Regalo de cumpleaños, por Sergio del Molino

El sábado pasado me tocó ser regalo de cumpleaños de un librero. Patricia Bejarano, librera consorte de Óscar Sancho, dueño de la librería Benedetti de Las Rozas, Madrid, me escribió antes del cumpleaños de este último contándome que Óscar es muy fan mío (fan, qué palabra) pero no se atrevía a invitarme porque su local queda un poco a desmano de los circuitos habituales, así que había decidido regalarme. Te pago el viaje y te vienes a presentar el libro, ¿qué te parece?, me dijo. Y me pareció estupendo, claro.

La librería Benedetti está en un centro comercial, quizá porque en Las Rozas todo tiene que estar en un centro comercial, pero lleva décadas siendo la librería “de toda la vida” del lugar. Acostumbrados a los locales de barrios históricos o gentrificados, Benedetti ofrece una sensación paradójica de autenticidad. Quién nos iba a decir que nos sentiríamos así en un centro comercial de Las Rozas: un reencuentro con la vida librera, una reunión de lectores sin ínfulas ni estupendismos. Gente a la que le gusta la literatura y acaba formando una comunidad de solitarios en torno al centro gravitacional de la librería.

Celebramos el sarao junto al parque infantil del centro comercial. Un puñado de lectores escuchando e interpelando a un escritor y unos libreros, algo amable y civilizado que a menudo convertimos en acartonados actos de promoción, en una liturgia molesta en la que escritores y público hacen lo posible por no dormirse. Como en una misa, nadie cree nada de lo que pasa allí, pero hay que estar, dejarse ver, ser cortés. Nada de eso sucedió el sábado. Si me pongo místico (y por seguir con el símil religioso) diré que fuimos cristianos que recuperaron la fe durante un rato y entendieron el significado de la liturgia sin atender a ella mecánicamente. Prefiero apuntar que recuperé cierta normalidad de trato con los lectores, porque a menudo la relación con ellos se enfría por esa liturgia o se tensa por la distancia entre persona y personaje o entre narrador y escritor que no se mide bien.

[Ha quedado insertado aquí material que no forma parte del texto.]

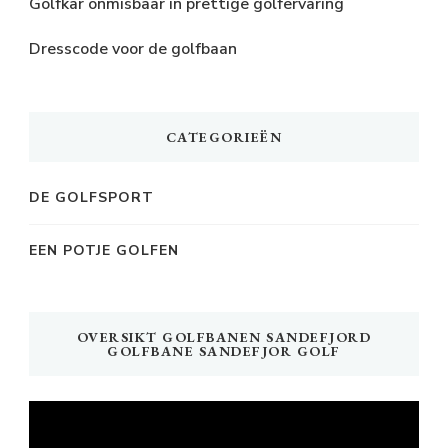
Golfkar onmisbaar in prettige golfervaring
Dresscode voor de golfbaan
CATEGORIEËN
DE GOLFSPORT
EEN POTJE GOLFEN
OVERSIKT GOLFBANEN SANDEFJORD
GOLFBANE SANDEFJOR GOLF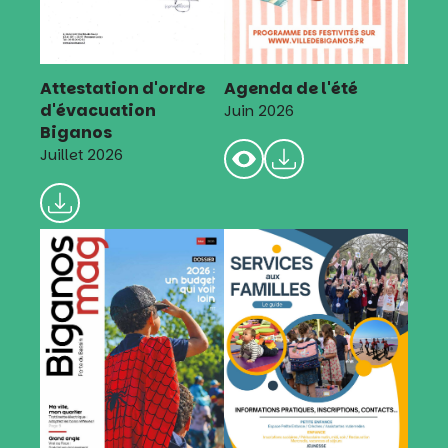
Attestation d'ordre
Agenda de l'été
d'évacuation
Juin 2026
Biganos
Juillet 2026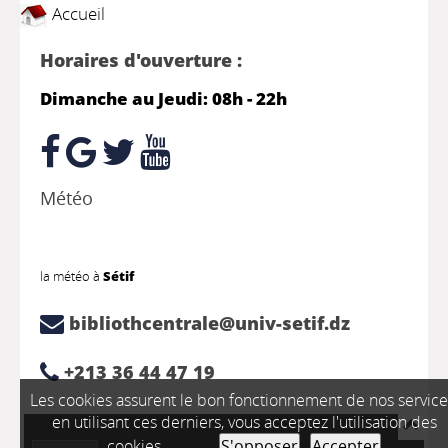
Accueil
Horaires d'ouverture :
Dimanche au Jeudi: 08h - 22h
Météo
la météo à
Sétif
bibliothcentrale@univ-setif.dz
+213 36 44 47 19
Les cookies assurent le bon fonctionnement de nos service
en utilisant ces derniers, vous acceptez l'utilisation des
cookies.
S'opposer
Accepter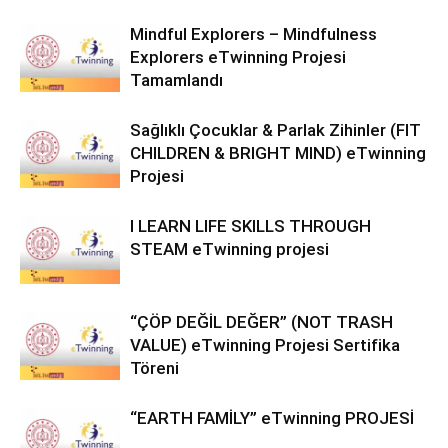
Mindful Explorers – Mindfulness
Explorers eTwinning Projesi
Tamamlandı
Sağlıklı Çocuklar & Parlak Zihinler (FIT
CHILDREN & BRIGHT MIND) eTwinning
Projesi
I LEARN LIFE SKILLS THROUGH
STEAM eTwinning projesi
“ÇÖP DEĞİL DEĞER” (NOT TRASH
VALUE) eTwinning Projesi Sertifika
Töreni
“EARTH FAMİLY” eTwinning PROJESİ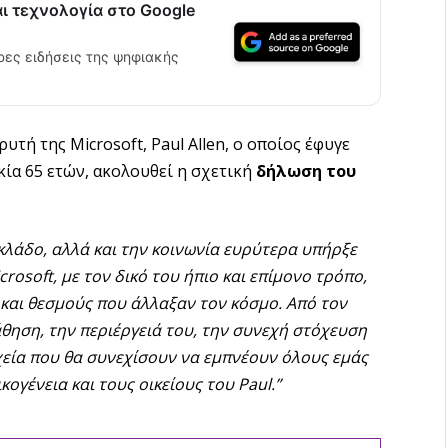
αι τεχνολογία στο Google
ρες ειδήσεις της ψηφιακής
υτή της Microsoft, Paul Allen, ο οποίος έφυγε
κία 65 ετών, ακολουθεί η σχετική
δήλωση του
 κλάδο, αλλά και την κοινωνία ευρύτερα υπήρξε
crosoft
, με τον δικό του ήπιο και επίμονο τρόπο,
 και θεσμούς που άλλαξαν τον κόσμο. Από τον
θηση, την περιέργειά του, την συνεχή στόχευση
οιχεία που θα συνεχίσουν να εμπνέουν όλους εμάς
οικογένεια και τους οικείους του Paul
.”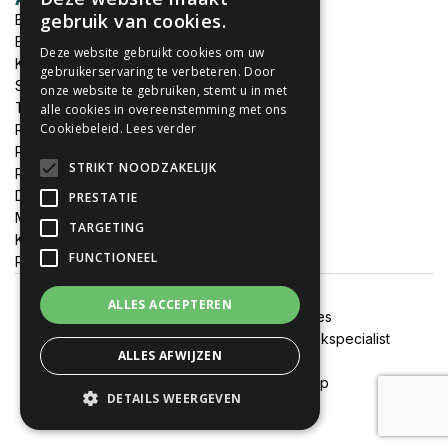
gebruik van cookies.
Babykleding bedrukken
Broek bedrukken
Deze website gebruikt cookies om uw
Kapmantels bedrukken
gebruikerservaring te verbeteren. Door
Schort bedrukken
onze website te gebruiken, stemt u in met
Tas bedrukken
alle cookies in overeenstemming met ons
Cookiebeleid.
Lees verder
Relatieschenken
Petten bedrukken
STRIKT NOODZAKELIJK
Petten borduren
DTF print per meter
PRESTATIE
MEGADEALS
TARGETING
Keukenschort bedrukken
FUNCTIONEEL
Promotiemateriaal bedrukken
ALLES ACCEPTEREN
Algemene voorwaarden
Cookies
Onze websites:
FixJeSticker
|
Spandoekspecialist
ALLES AFWIJZEN
Alle prijzen zijn inclusief btw
© 2020 - 2026 Textieldrukshop
DETAILS WEERGEVEN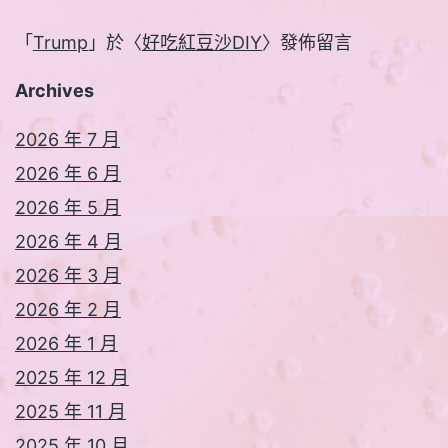
「
Trump
」於〈
好吃紅豆沙DIY
〉發佈留言
Archives
2026 年 7 月
2026 年 6 月
2026 年 5 月
2026 年 4 月
2026 年 3 月
2026 年 2 月
2026 年 1 月
2025 年 12 月
2025 年 11 月
2025 年 10 月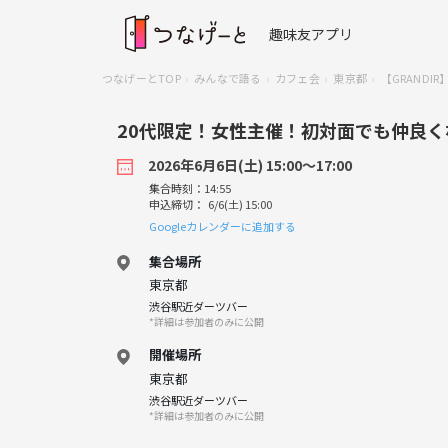
趣味友アプリ
つなげーとTOP
みんなで語る
カフェ会
東京都
【GRAND
20代限定！女性主催！初対面でも仲良く
2026年6月6日(土) 15:00〜17:00
集合時刻：14:55
申込締切： 6/6(土) 15:00
Googleカレンダーに追加する
集合場所
東京都
渋谷駅近ダーツバー
*詳細は参加者のみに公開
開催場所
東京都
渋谷駅近ダーツバー
*詳細は参加者のみに公開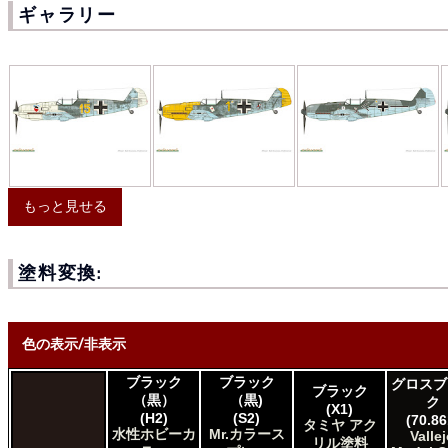
ギャラリー
もっと見せる
塗料変換:
色の表示/非表示
ブラック
ブラック
グロスブ
ブラック
* ボックスをオン/オフにして、同等の色を見つけやすくします。
（黒）
（黒)
ク
(X1)
(H2)
(S2)
(70.86
タミヤ アク
Uncheck ALL
水性ホビーカ
Mr.カラース
Valle
リル塗料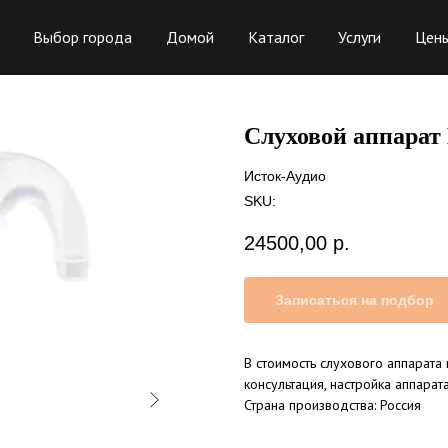
Выбор города
Домой
Каталог
Услуги
Цен
Слуховой аппарат 
Исток-Аудио
SKU:
24500,00
р.
Записаться на подбор
В стоимость слухового аппарата
консультация, настройка аппарат
Страна производства: Россия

El caso es que pasé un día maravilloso en Las Rozas. Conocí a Isabel, la librera matriarca, fundadora de Benedetti, que hizo de todo en el mundo de la edición antes de abrir la librería que ahora lleva su hijo. Comí con Óscar y Patricia, gocé de su compañía y volví a casa reconciliado con muchas cosas, con los votos renovados. Porque cuando me metí en esta vida rara de juntaletras lo hice con la intención de romper esos muros que separan la persona de la profesión, confundir los trozos de mi vida, no fingir ser distintas cosas, no interpretar papeles. Y estoy convencido de que parte de este tinglado se mantiene gracias a gente que hace lo mismo que yo y renuncia a decir unas cosas con corbata y las contrarias sin ella. Mi aspiración es que mi hijo no sienta que está ante un extraño cuando me vea en actitud profesional, dando entrevistas o charlando en público, que nunca piense: ese no es mi papá, está interpretando un papel. Creo que esto de la literatura sólo se sostiene desde la implicación, pero esa implicación desgasta mucho. Psicológicamente, es mucho más cómodo ponerse un mono de trabajo y guantes y ducharse al salir, antes de ponerte la ropa de calle que has guardado en la taquilla. Por eso reconforta encontrar a iguales, descubrir a gente con la sensibilidad afinada en tu misma clave.

Fue hermoso lo que hicieron los chicos de la Benedetti. Por cosas como esa, quizá, llevan tanto tiempo siendo la librería “de toda la vida” de Las Rozas.